Giravamo per cale, con il gozzo di uno, il gommone dell’altro al quale io, maldestra, ruppi un giorno la bandierina di prua. Ogni istante era un momento divertente: per l’onda presa di traverso, per gli schizzi che mi arrivavano quando conquistavo la postazione a cavallo della pernaccia, per gli scherzi e i giochi nell’acqua da inventare e ripetere, per i tuffi da ogni scoglio possibile. Tra noi, foresti cioè villeggianti originari di altre regioni, ogni cala aveva un nome diverso da quello che i levantesi utilizzavano per distinguerle: il Cavetto era Japao, a böa da Madonna erano le acque verdi, u lagu era diventato il laghetto delle vergini, Purtiggiùn invece era tradotto fedelmente, Portiglione. immagine tratta dall'archivio fotografico dei "Braviragazzi Levanto Amarcord"
Quando ho portato il mio barchino a scoprire queste cale zeppe di memoria, estati gioiose e spensierate, eppure colme di problemi da adolescente, un nodo alla gola per poco non mi ha soffocato: stentavo a individuarle. Non solcavo il mare lungo quel tratto di costa da parecchi anni e la realtà rimpiccioliva ciò che nel ricordo aveva dimensioni maggiori, ma non era questo il punto. Tranne in pochi casi, le rocce – sinonimo di fissità inamovibile, nel mio immaginario – avevano cambiato posizione, le cale non erano più le stesse, le spiagge erano più che dimezzate, e Canuei alias le bianche, la lunga lingua di sassi bianchi a forma di uova di ogni misura si era ridotta a un triangolino, sommersa com’era dalla frana di massi giganteschi. Un dolore acuto mi ha trapassato, ma ho sorriso perché nel ricordo ho rivisto come in un film la prima e unica gita in barca con mamma e papà.
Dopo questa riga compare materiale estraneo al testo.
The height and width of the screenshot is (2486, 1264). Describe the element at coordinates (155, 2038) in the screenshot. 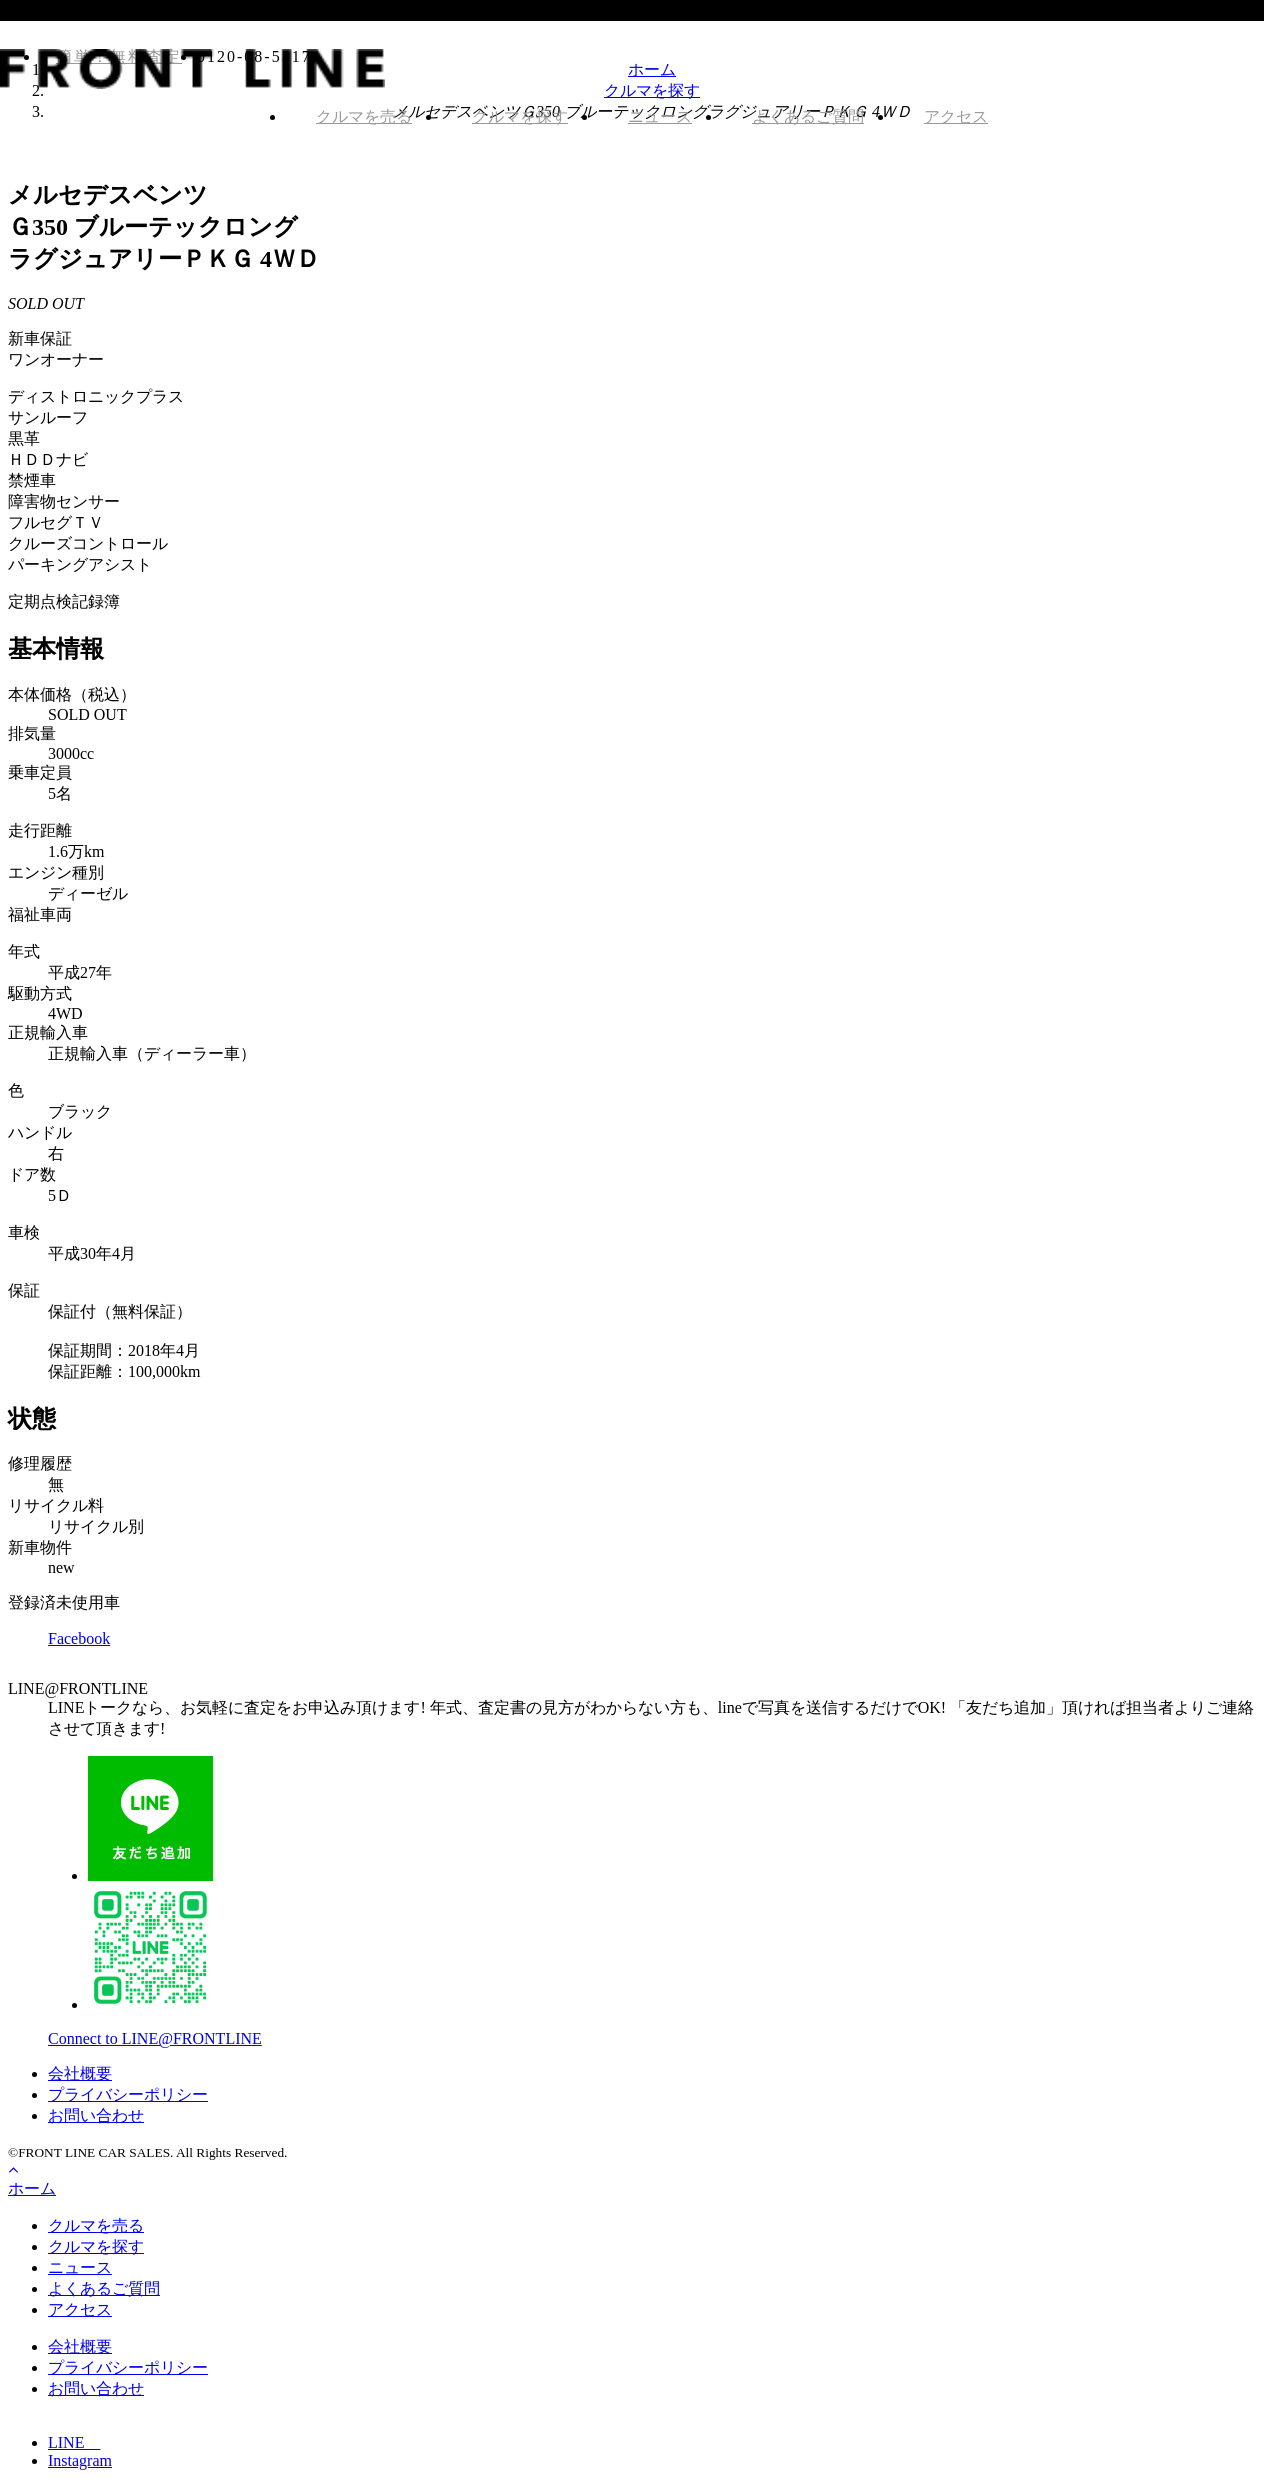 I see `Connect to LINE@FRONTLINE` at that location.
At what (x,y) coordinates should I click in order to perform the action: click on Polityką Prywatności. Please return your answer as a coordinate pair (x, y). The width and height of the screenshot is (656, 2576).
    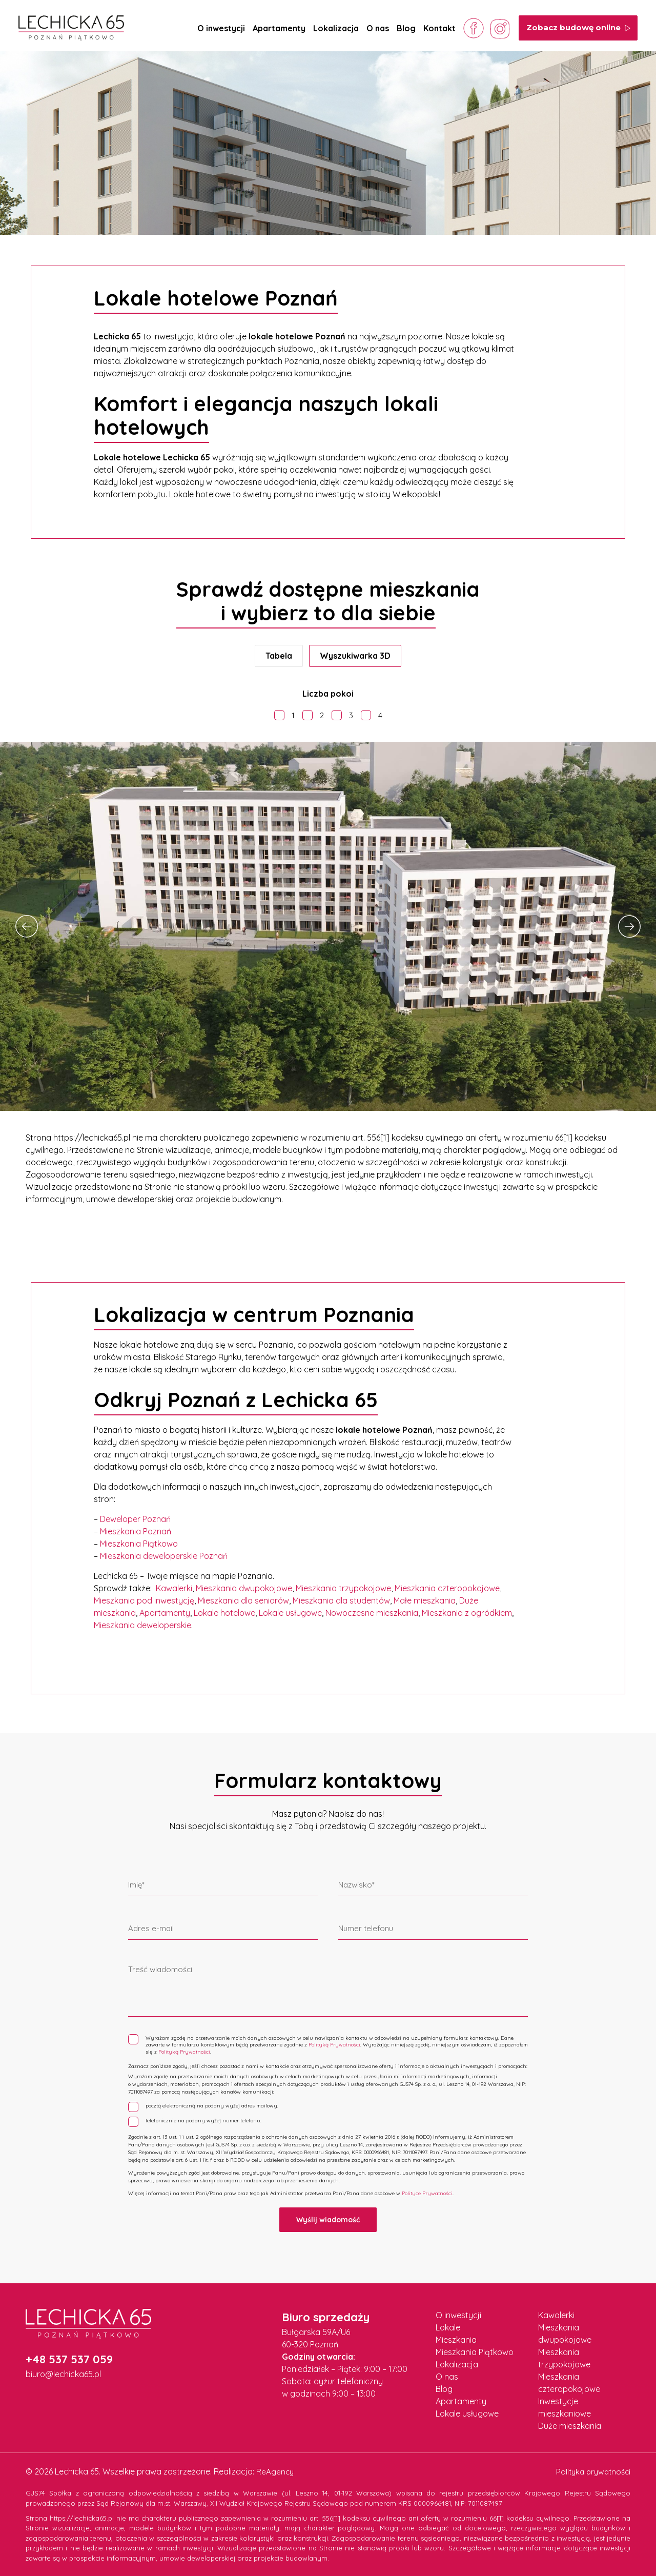     Looking at the image, I should click on (334, 2044).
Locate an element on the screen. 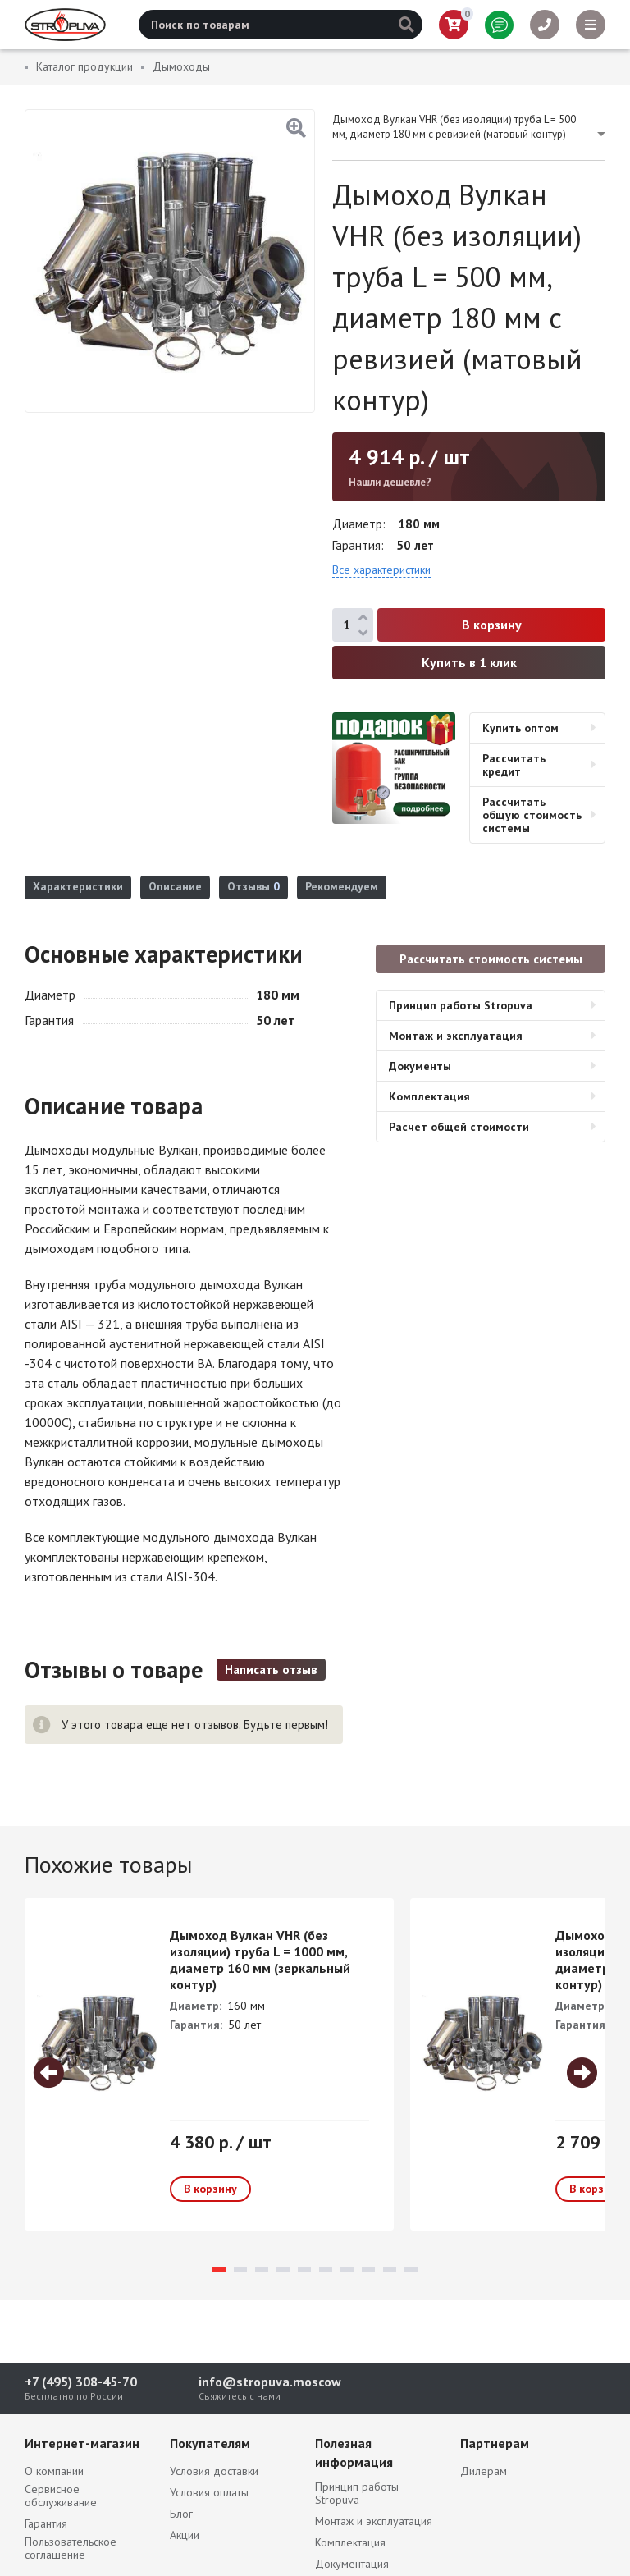 Image resolution: width=630 pixels, height=2576 pixels. 10 [tab] is located at coordinates (411, 2269).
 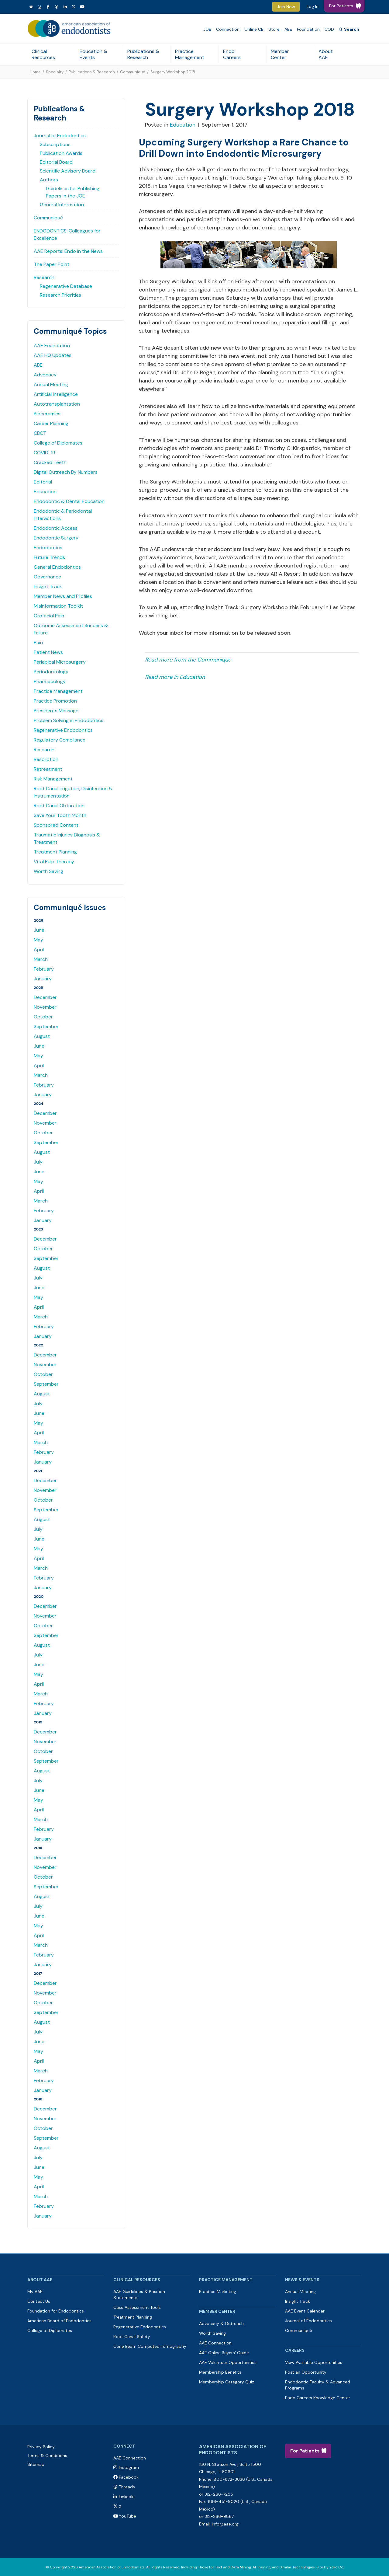 I want to click on info@aae.org, so click(x=225, y=2524). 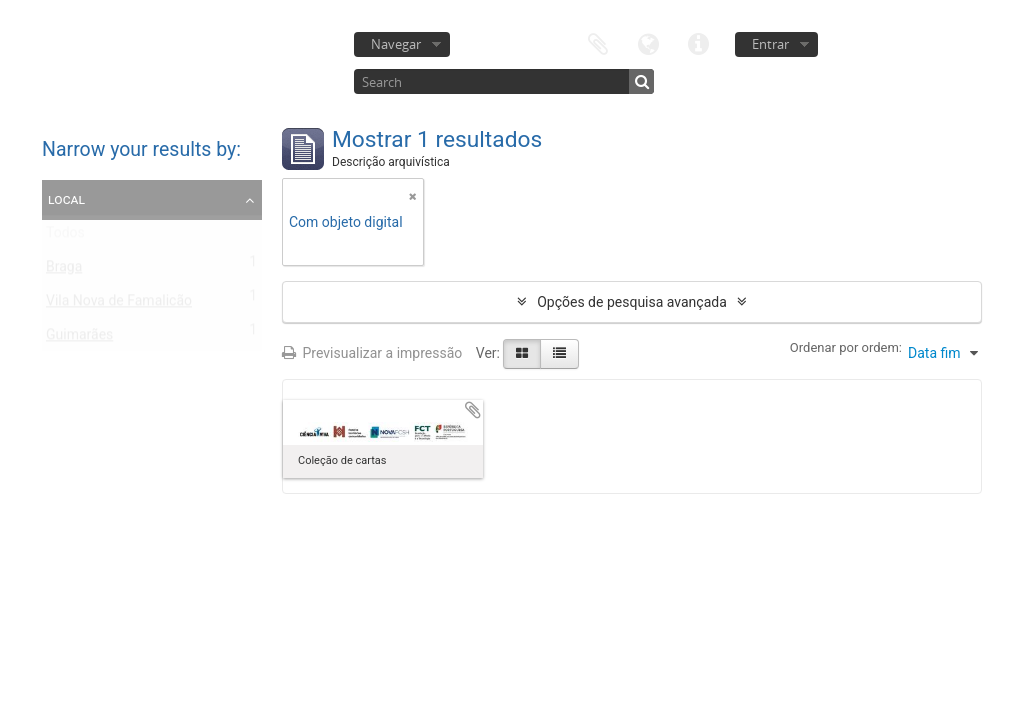  Describe the element at coordinates (396, 44) in the screenshot. I see `Navegar` at that location.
Pierone detto Peo, grande, abbronzatissimo, calvo, una voce cupa, una cadenza strascicata come le sue ciabatte consunte sul lungomare assolato, avanti e indietro con sosta di una sigaretta sull’ultima panchina sotto villa Agnelli, appariva scorbutico, indolente e trasandato; portava i turisti agli scogli con un gozzo che aveva sopportato i pesi dei blocchi di arenaria staccati dagli scalpellini alla Gatta, poco prima di punta Mesco. Papà aveva prenotato con lui una gita alle bianche (cioè Canuei) per un giorno di bonaccia, e così fu all’andata: sbarcammo comodi, seppure un poco incerti e traballanti su quelle superfici lisce, con lo stretto indispensabile e un pranzo al sacco preparato dalla cucina del nostro albergo. Non così al ritorno, quando fu un’impresa reggersi su quei sassi scivolosi per issarsi sul Sabi di Peo che era arrivato a recuperarci, prima dell’ora stabilita perché il mare si stava alzando. Lessi sul volto di papà un chiarissimo «mai più». Però Peo divenne uno dei suoi amici più assidui nelle mattine passate a chiacchierare al fresco sull’ultima panchina, sotto villa Agnelli.